View from the lodgeDik dik

I had heard of some of the changes in the area around Ndutu, but the one that I had not really thought about was the growth of vegetation in front of the lodge. In my day it was all mature trees and short grass with very little ‘brush’. The increased growth changes the view, but with that also comes the animals that now inhabit the area. I saw one of the Dik Dik now living close to the lodge ‘mark’ one of the Aloes now growing in front of the rooms and was able to point it out to several visitors. There were never elephants in the area in my day, leave alone in front of the lodge.

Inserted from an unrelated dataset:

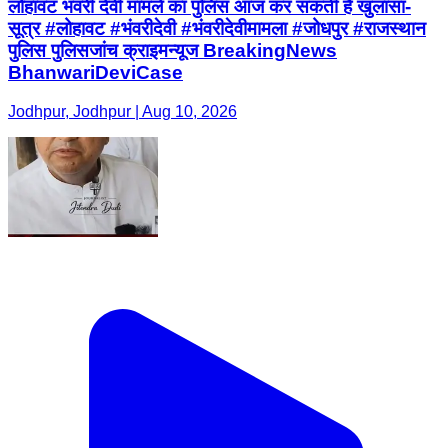
लोहावट भंवरी देवी मामले का पुलिस आज कर सकती है खुलासा-
सूत्र #लोहावट #भंवरीदेवी #भंवरीदेवीमामला #जोधपुर #राजस्थान
पुलिस पुलिसजांच क्राइमन्यूज BreakingNews
BhanwariDeviCase
Jodhpur, Jodhpur | Aug 10, 2026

Game drives were great as there had been/was rain and the grass was green. Visibility had changed as there was a lot of grown up ‘bush’. I saw a decrease in a couple of animal species. That was either due to decreased visibility or increased numbers of Leopards eating the Impala, Steinbok, & Jackels. The growth of small bushes into medium trees certainly increased the amount of very suitable Leopard habitat.

Wildebeest

The migration was as always and it was great to be able to get out to see it. As migration time is busy time for Ndutu, staff does not get much chance to get out and see it. I saw one thing that I hadn’t thought about. On the edge of the plains one morning there were vultures & Marabou Storks scattered about a good sized area. We drove by one spot where they were & I realized they were eating afterbirth. Apparently there had been a good sized herd in the area overnight. The mothers, by choice, give birth very early in the morning and the calves are able to move in a very few minutes. Apparently they all calved and then the whole herd moved away to let the scavengers eat the afterbirths without bothering/endangering the calves. We later saw the herd with calves not far from the birth spot. A very interesting piece of animal behavior that one can see at Ndutu and few other places.

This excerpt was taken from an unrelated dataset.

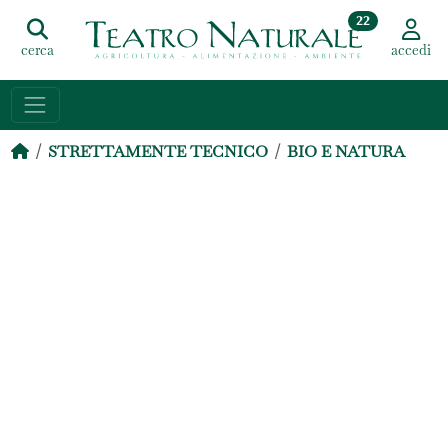
22
cerca
accedi
STRETTAMENTE TECNICO
BIO E NATURA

As the pictures I will include show, we saw almost all the common diurnal animals of the Ndutu area. And every game drive we saw Wildebeest making Ndutu during the migration probably the best place in Africa to visit to observe wildlife. A leopard was the one animal we struggled unsuccessfully to find. When I was a tour guide, I always told my clients that “We may not see a Leopard, but I will guarantee that a Leopard has seen us.” One afternoon we were just a few minutes late to see a Leopard, and I am sure it was still in the area and saw us. There was only one wildlife thing I missed – the ‘a au, a au’ call of the Chestnut-bellied Sandgrouse on the way to the water hole for their morning drink. Maybe on another trip in less than another twenty years. It is easy to see why people come back to Ndutu time after time and increase the length of their stay.

Jerry

P.S. The picture below of the curled up bat-eared fox is a favourite of Nancy Stout, who came out with me on this trip.

Thanks Gerry, we hope it will be less than twenty years before you come back for your next visit. And thanks also for the photos.